陈凡平静地合上笔记本,摘下口罩,望着窗外流光溢彩的城市夜景。
霓虹灯的光芒在玻璃上流淌,折射出扭曲而斑斓的色彩,如同这个世界的真相本身。
手机屏幕忽然亮起,一条来自未知号码的短信静静浮现:
“你打开了一扇不该打开的门。”
他盯着那行字,没有回复,也没有删除。
夜风吹动窗帘,光影在他脸上交错,像一场无声的审判。
片刻之后,铃声刺破沉默。
是苏晚萤。
“陈凡!”她的声音急促而凝重,“我刚截获到一条来自官方特殊机构的内部通讯!龙渊阁启动了最高应急预案,全市所有医院里符合‘经脉枯竭症’特征的患者,正在被秘密转移!目的地是——龙渊阁后山的‘特殊养护中心’!”
陈凡缓缓站起身,眼底最后一丝平静碎裂,取而代之的是一簇冰冷燃烧的火焰。
“他们慌了,想销毁证据。

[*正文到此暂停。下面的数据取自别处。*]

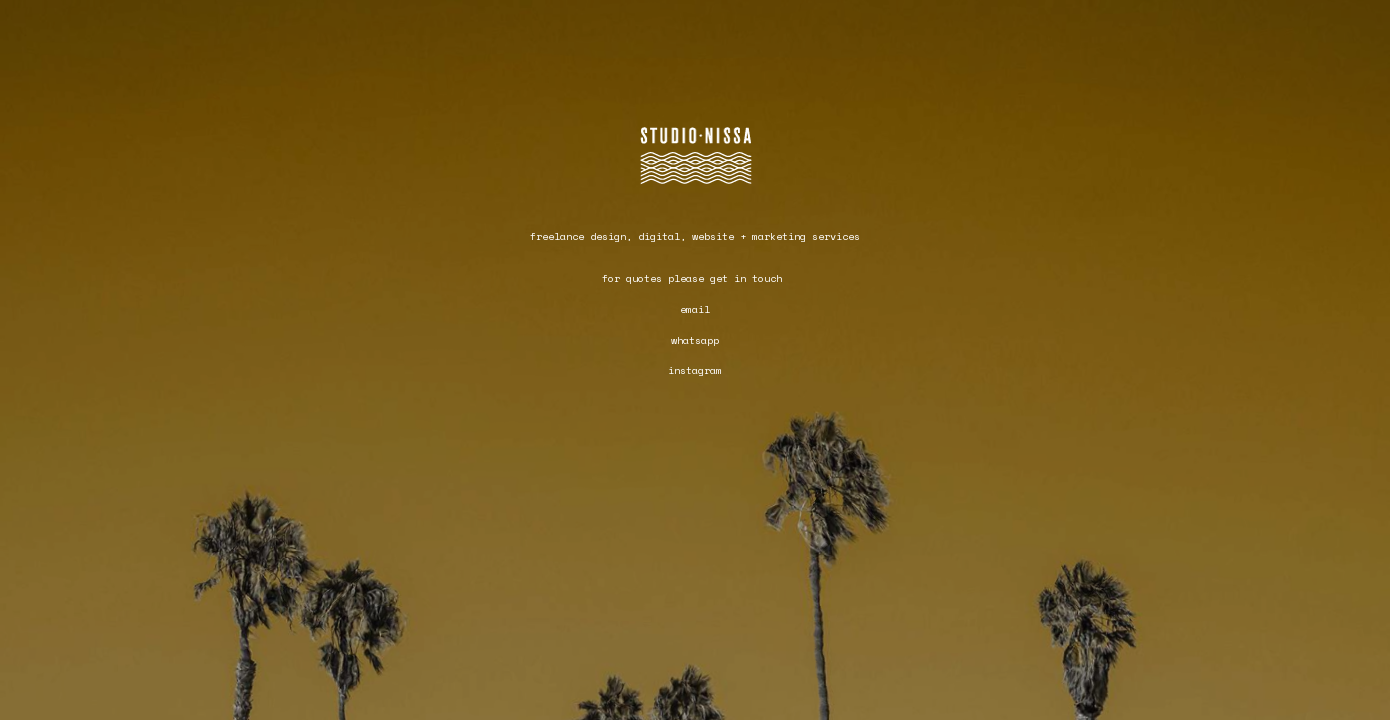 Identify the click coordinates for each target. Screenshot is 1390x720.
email (695, 309)
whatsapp (695, 340)
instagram (695, 370) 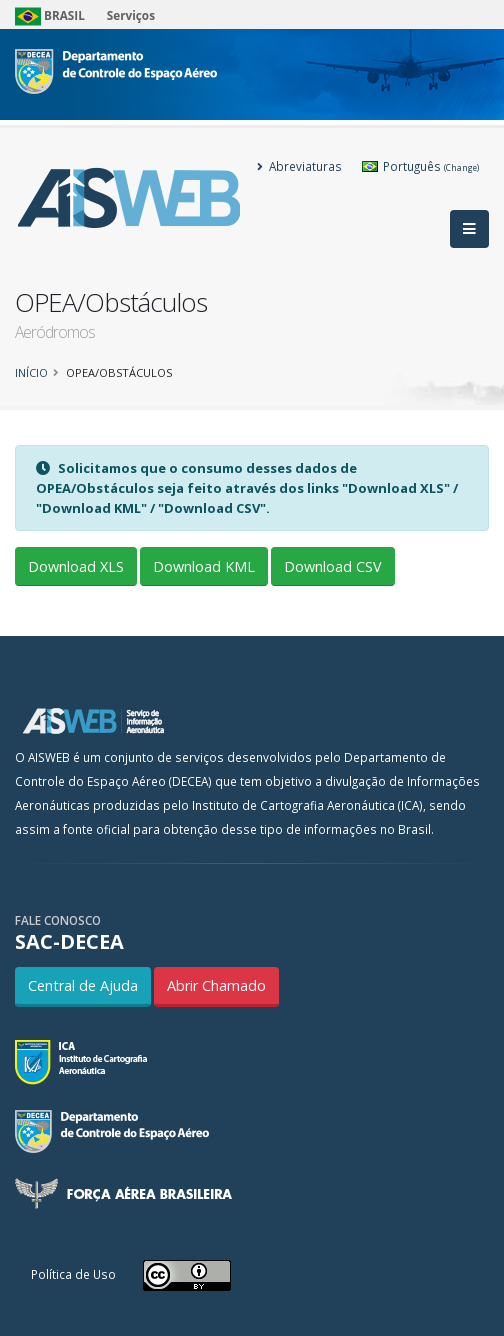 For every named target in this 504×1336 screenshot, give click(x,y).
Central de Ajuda (83, 985)
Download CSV (333, 566)
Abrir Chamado (216, 985)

”
他嘴角扬起,带着一丝近乎残酷的笑意:
“那就别怪我……把这扇门,踹得更大一点。”
窗外霓虹闪烁,勾勒出都市繁华的轮廓,却也像一张布满陷阱的巨网。
陈凡的身影,悄然融入了这片深沉的夜色之中,仿佛一滴水汇入即将沸腾的大海。